* Task to carry out
Reproduce, with no changes, the line that contains "saurions trop vous" and all the lines that come after it in the records.

(Extracted page text data)
____________________
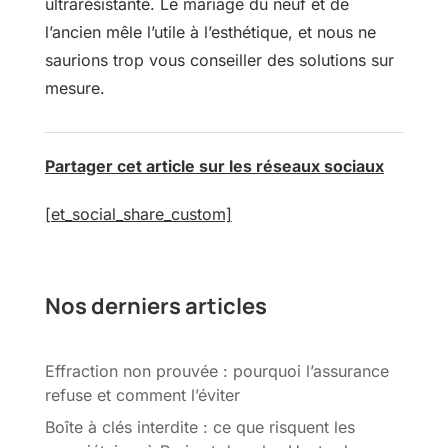
ultrarésistante. Le mariage du neuf et de
l’ancien mêle l’utile à l’esthétique, et nous ne
saurions trop vous conseiller des solutions sur
mesure.
Partager cet article sur les réseaux sociaux
[et_social_share_custom]
Nos derniers articles
Effraction non prouvée : pourquoi l’assurance
refuse et comment l’éviter
Boîte à clés interdite : ce que risquent les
____________________
* Answer section
saurions trop vous conseiller des solutions sur
mesure.
Partager cet article sur les réseaux sociaux
[et_social_share_custom]
Nos derniers articles
Effraction non prouvée : pourquoi l’assurance
refuse et comment l’éviter
Boîte à clés interdite : ce que risquent les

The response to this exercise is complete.